Алина: Ты вообще планировал возвращаться из Израиля? Поддерживал ли ты связь с этим миром?

Я естественно поддерживал отношения со своими старыми одноклассниками. Я пошёл работать в кино и приобрёл огромное количество новых знакомств. С этими людьми я общаюсь по сей день.

Алина: Было ли это спонтанным решением пойти работать в киноиндустрию?

Это не было спонтанным – в кино меня привёл близкий человек. Я фотограф. Учась в Тель-Авиве на двух факультетах –  программирование и менеджмент – я сожалел о том, что не поступил в Иерусалим, либо в академию искусств, либо в колледж Адаса на фотографа. Но параллельно я много занимался фотографией. Приехав в Петербург, начал работать через месяц-другой в кино. Я отработал там 6-7 лет, совмещая это с какими-то частными заказами, но основная моя деятельность была на киноплощадке.

Леша: Делал ли ты в это время что-то в еврейском сообществе?

Я периодически переводил какие-то семинары. Еврейская община вообще не приспособлена к тому, чтобы заниматься людьми, которые закончили университет и, при этом, не родили детей. Так обрывается всякая связь с общиной. Нет никакой общинной деятельности, которая позволяет тебе так или иначе быть внутри. Ты всегда будто бы по касательной.

Я помню, что спустя год-полтора меня позвали переводить семинар. Я не могу сказать, что это было возвращение в общину, но я её коснулся. И потом я занимался периодически переводами.

IMG_1545

Алина: Какие у тебя отношения с Израилем? Как ты к нему относишься?

 О, у меня прекрасные отношения с Израилем, и он, мне кажется, меня тоже любит! Я туда езжу, у меня там всё ещё живут родители. Я свободно разговариваю на иврите.
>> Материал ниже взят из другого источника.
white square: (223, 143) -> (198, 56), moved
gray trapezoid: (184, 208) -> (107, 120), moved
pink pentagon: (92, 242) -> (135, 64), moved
У меня там есть близкие друзья, среди которых не только выходцы из России, там есть израильтяне, с которыми я тесно общаюсь. Никто не жёг никаких мостов. То есть я до сих пор читаю израильские новости, звоню друзьям, мы встречаемся либо здесь, либо там, либо ещё где-нибудь. Израиль для меня это не точка на карте, у нас с ним какая-то иная связь.

Алина: Можно ли сказать, ты по-прежнему живёшь и там, и здесь?
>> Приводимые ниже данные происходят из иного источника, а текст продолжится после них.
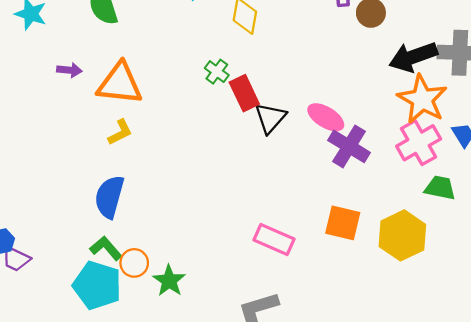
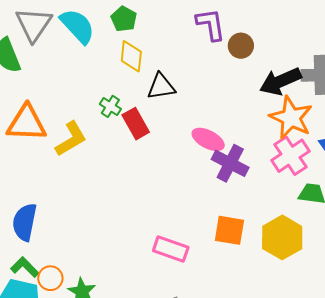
black triangle: (270, 118) -> (161, 86), moved, turned 44
yellow L-shape: (120, 132) -> (71, 139), moved, size x1.5

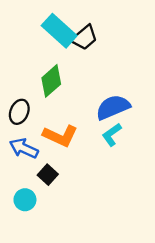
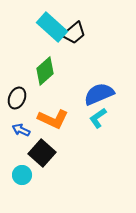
blue arrow: (24, 148) -> (21, 130), size x0.7
black square: (48, 175) -> (42, 153), size x1.5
Нет, я живу здесь. Туда я приезжаю в гости, но я понимаю прекрасно, что у меня два дома. Два-три раза в год я летаю в Израиль, чтобы подышать морем, повидаться с друзьями, пожарить мясо и побродить по пустыне.

Алина: Сейчас очень многие люди или хотят уехать или уезжают. Что ты про это думаешь?

Думаю, что сейчас это вообще «путинская алия». Уезжают из-за того, в каком хаосе мы обитаем, и никто не знает, где рванёт завтра.

Алина: По твоему мнению, имеет ли смысл сейчас уезжать в Израиль?

А ты сейчас как кого меня спрашиваешь? Как человека, который там жил, или как человека, который любит эту страну, но живёт здесь и ведёт здесь бизнес? Или как совет, стоит ли ехать в Израиль?

Я никогда не берусь никому ничего советовать. Мне там было хорошо. Я не могу говорить за кого-то из вас, если вы туда переедете, как у вас сложится жизнь. Но это страна, которая живёт на пороховой бочке. Это страна, которую можно любить и есть за что уважать и ценить. И это страна, которая, если ты не лентяй, не слюнтяй, может тебе очень много дать. Дальше это личный выбор каждого, я не знаю с чем это сравнить. Это как замужество: если ты принял, и тебя приняли, то это «раз и навсегда». Я до сих пор чувствую связь с этой страной, и «Бекицер», отчасти, случился, потому что я чувствую себя должником. Понятно, это кайфовый бизнес: это задорно, это весело, и не было такого в Петербурге, и нет аналогов до сих пор, но для меня это ещё и… отдать долги. Мне до сих пор эта страна очень много даёт.

IMG_1561

Алина: А в перспективе ты рассматриваешь возвращение или возможность возвращения?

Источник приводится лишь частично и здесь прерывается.